Board agrees with state’s unadjusted number

The board’s decision, issued May 24, said state statute allows the board to adjust the division’s assessed valuation only if evidence in the record shows the valuation is unequal, excessive, improper or otherwise contrary to standards set out in statute. The board said that after reviewing the record, it concluded that “the evidence clearly shows that reducing the Division’s original valuation of $3.017 billion to $2.75 billion resulted in an assessed value that is improper.”

The board said most of the differences in the parties’ valuations were attributable to capitalization rate, post-TSM tariff rates (the settlement runs only through 2011), future production throughput projections and dismantlement, removal and restoration costs, DR&R. The board said it concluded that the approach to these issues used by the Tax Division was the correct one.
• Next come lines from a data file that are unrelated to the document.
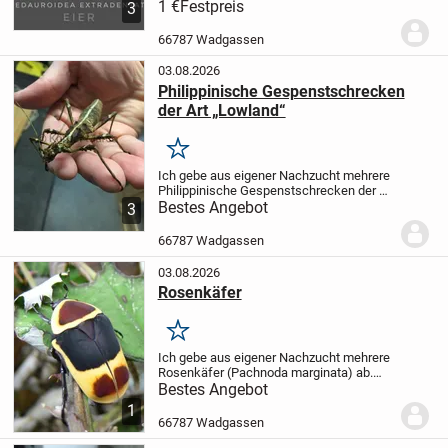
Ausbrüten der Eier benötigt man nur einen
1 €
Festpreis
3
Behälter mit etwas Substrat oder
Küchenpapier das alle 2-3 Tage leicht mit
66787 Wadgassen
Wasser...
03.08.2026
Philippinische Gespenstschrecken
der Art „Lowland“
Merken
Ich gebe aus eigener Nachzucht mehrere
Philippinische Gespenstschrecken der Art
„Lowland“ ab.
Bestes Angebot
Die Tiere können sowohl
3
einzeln oder in Gruppen gehalten
werden.
Eine Haltung mit anderen
66787 Wadgassen
Insekten-...
03.08.2026
Rosenkäfer
Merken
Ich gebe aus eigener Nachzucht mehrere
Rosenkäfer (Pachnoda marginata) ab.
Eine Haltung mit anderen Käfer- oder
Bestes Angebot
Insekten Arten ist ebenfalls möglich.
Die
1
Tiere können sowohl einzeln oder in...
66787 Wadgassen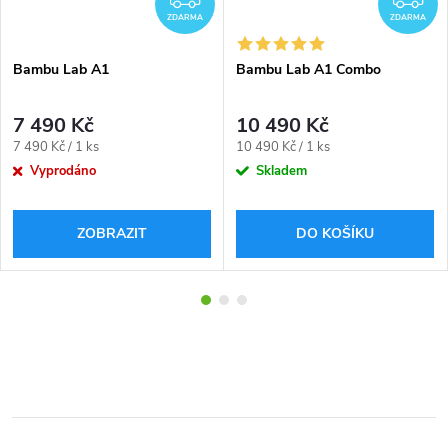
ZDARMA
ZDARMA
Bambu Lab A1
Bambu Lab A1 Combo
7 490 Kč
10 490 Kč
Měrná
Měrná
7 490 Kč / 1 ks
10 490 Kč / 1 ks
cena:
cena:
Vyprodáno
Skladem
ZOBRAZIT
DO KOŠÍKU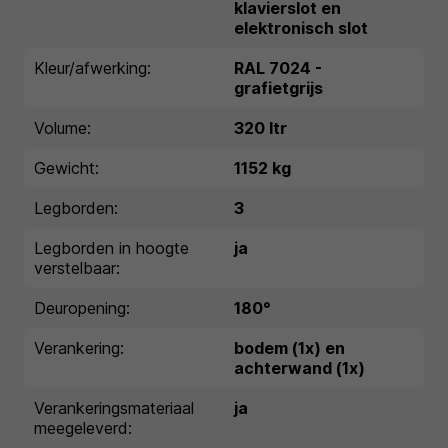
klavierslot en
elektronisch slot
Kleur/afwerking:
RAL 7024 -
grafietgrijs
Volume:
320 ltr
Gewicht:
1152 kg
Legborden:
3
Legborden in hoogte
ja
verstelbaar:
Deuropening:
180°
Verankering:
bodem (1x) en
achterwand (1x)
Verankeringsmateriaal
ja
meegeleverd: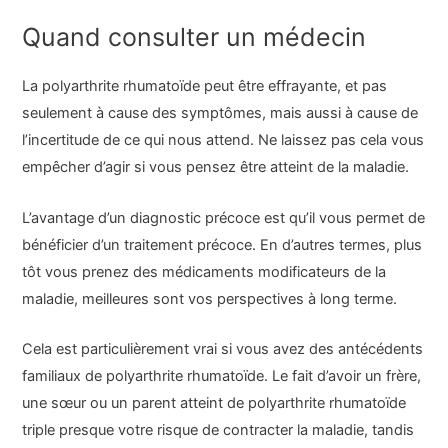
Quand consulter un médecin
La polyarthrite rhumatoïde peut être effrayante, et pas
seulement à cause des symptômes, mais aussi à cause de
l’incertitude de ce qui nous attend. Ne laissez pas cela vous
empêcher d’agir si vous pensez être atteint de la maladie.
L’avantage d’un diagnostic précoce est qu’il vous permet de
bénéficier d’un traitement précoce. En d’autres termes, plus
tôt vous prenez des médicaments modificateurs de la
maladie, meilleures sont vos perspectives à long terme.
Cela est particulièrement vrai si vous avez des antécédents
familiaux de polyarthrite rhumatoïde. Le fait d’avoir un frère,
une sœur ou un parent atteint de polyarthrite rhumatoïde
triple presque votre risque de contracter la maladie, tandis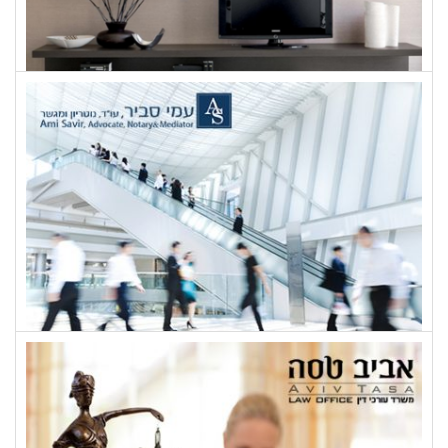
קלאסי
עו"ד עמי סביר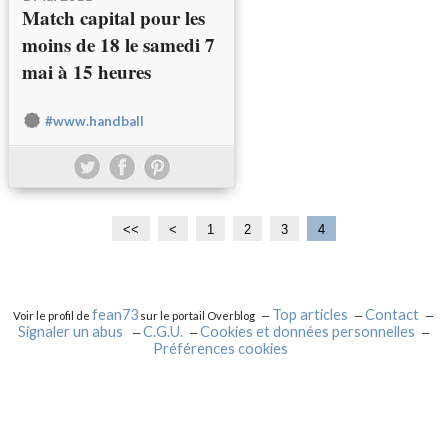
Match capital pour les
moins de 18 le samedi 7
mai à 15 heures
#www.handball
<<
<
1
2
3
4
fean73
Top articles
Contact
Voir le profil de
sur le portail Overblog
Signaler un abus
C.G.U.
Cookies et données personnelles
Préférences cookies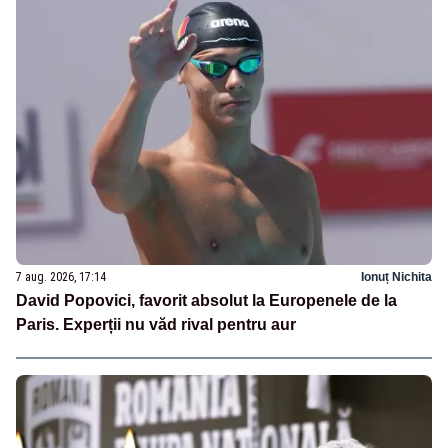
7 aug. 2026, 17:14
Ionuț Nichita
David Popovici, favorit absolut la Europenele de la
Paris. Experții nu văd rival pentru aur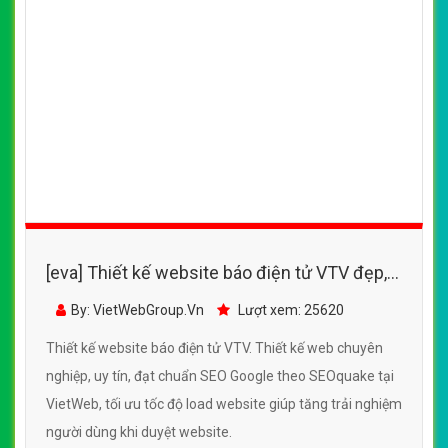
[eva] Thiết kế website báo điện tử VTV đẹp,
chuyên nghiệp chuẩn SEO
By: VietWebGroup.Vn
Lượt xem: 25620
Thiết kế website báo điện tử VTV. Thiết kế web chuyên
nghiệp, uy tín, đạt chuẩn SEO Google theo SEOquake tại
VietWeb, tối ưu tốc độ load website giúp tăng trải nghiệm
người dùng khi duyệt website.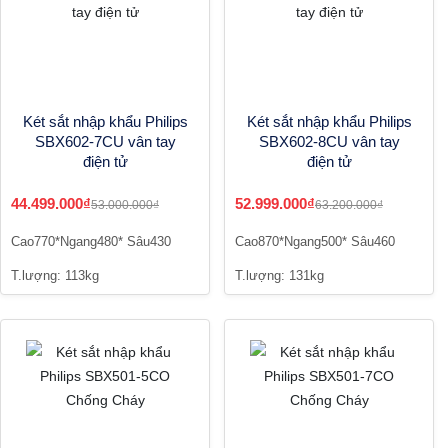
Két sắt nhập khẩu Philips
Két sắt nhập khẩu Philips
SBX602-7CU vân tay
SBX602-8CU vân tay
điện tử
điện tử
44.499.000₫
52.999.000₫
53.000.000₫
63.200.000₫
Cao770*Ngang480* Sâu430
Cao870*Ngang500* Sâu460
T.lượng: 113kg
T.lượng: 131kg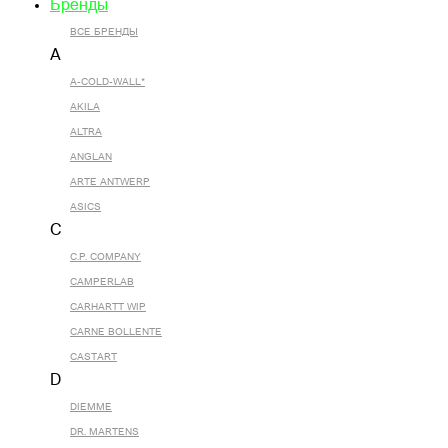
Бренды
ВСЕ БРЕНДЫ
A
A-COLD-WALL*
AKILA
ALTRA
ANGLAN
ARTE ANTWERP
ASICS
C
C.P. COMPANY
CAMPERLAB
CARHARTT WIP
CARNE BOLLENTE
CASTART
D
DIEMME
DR. MARTENS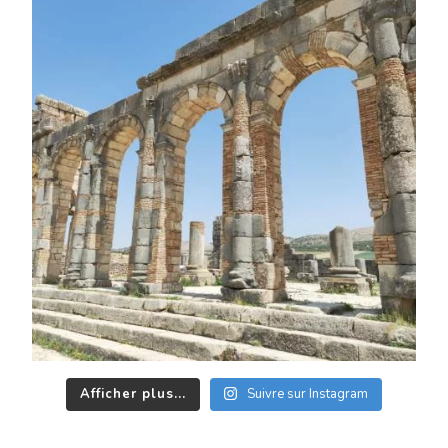
Afficher plus...
Suivre sur Instagram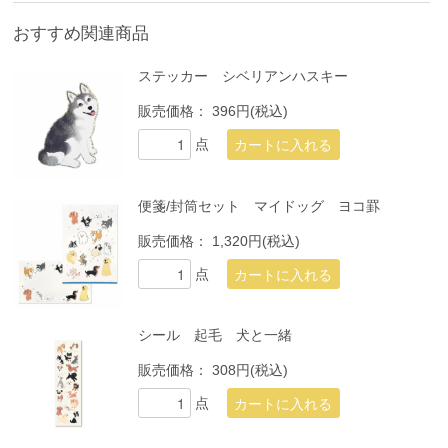
おすすめ関連商品
ステッカー シベリアンハスキー
販売価格：
396円(税込)
点
便箋/封筒セット マイドッグ ヨコ罫
販売価格：
1,320円(税込)
点
シール 起毛 犬と一緒
販売価格：
308円(税込)
点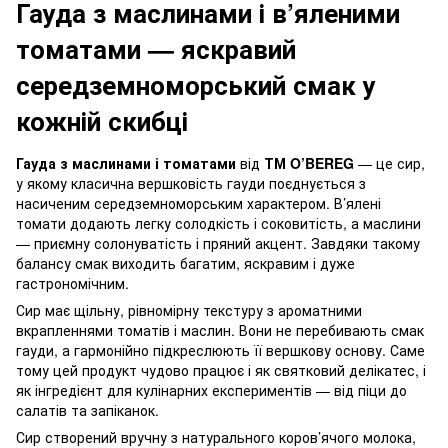
Гауда з маслинами і в’яленими
томатами — яскравий
середземноморський смак у
кожній скибці
Гауда з маслинами і томатами
від
ТМ O’BEREG
— це сир,
у якому класична вершковість гауди поєднується з
насиченим середземноморським характером. В’ялені
томати додають легку солодкість і соковитість, а маслини
— приємну солонуватість і пряний акцент. Завдяки такому
балансу смак виходить багатим, яскравим і дуже
гастрономічним.
Сир має щільну, рівномірну текстуру з ароматними
вкрапленнями томатів і маслин. Вони не перебивають смак
гауди, а гармонійно підкреслюють її вершкову основу. Саме
тому цей продукт чудово працює і як святковий делікатес, і
як інгредієнт для кулінарних експериментів — від піци до
салатів та запіканок.
Сир створений вручну з натурального коров’ячого молока,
The board said that while the parties attempted to apply other appraisal methods, the income approach, which “projects the future income of the TAPS and then discounts that income stream to its present worth, is the most reliable methodology for calculating the TAPS value.

“Despite the issues raised by the Owners and the Municipalities, the Board concluded that the Division’s TSM model income approach clearly produced the most reliable valuation of the TAPS.”

Board said decreasing valuation doesn’t justify state assessment

In explaining its disagreement with the Tax Division’s reconciliation of its $3.017 billion number to a $2.75 billion assessment, the board said it was concerned that the division “may have unconsciously given too much weight to an expectation that its ‘reconciled’ valuation should follow the graphed line of historically decreasing assessments arrived at through negotiated settlements in recent years.”

The board said the graph line of decreasing assessments “is not an indicator of value that would justify a reduction in the valuation of the TAPS arrived at through the TSM model.”

And, the board said, the division had failed “to clearly articulate what specific indicia of value” within the appraisals by the owners and municipalities had led the division to conclude a lower valuation was appropriate.

State’s production estimates accepted

Future production throughput was an issue and the board said it accepted production projections prepared for the state as “conservative and clearly the most reliable estimates available.” The board said it “gave weight to the consideration that these estimates were prepared by the state for purposes other than property tax assessments, including revenue forecasts and statewide budgeting. It was apparent that the Division made every effort to ensure that these projections were as accurate as possible.”

The board rejected the owners’ arguments that only “proven reserves” should be considered, and said that to so limit future throughput reserves in the property tax assessment would “exclude a large portion of the oil that any reliable projection would include” in future throughput for the trans-Alaska pipeline.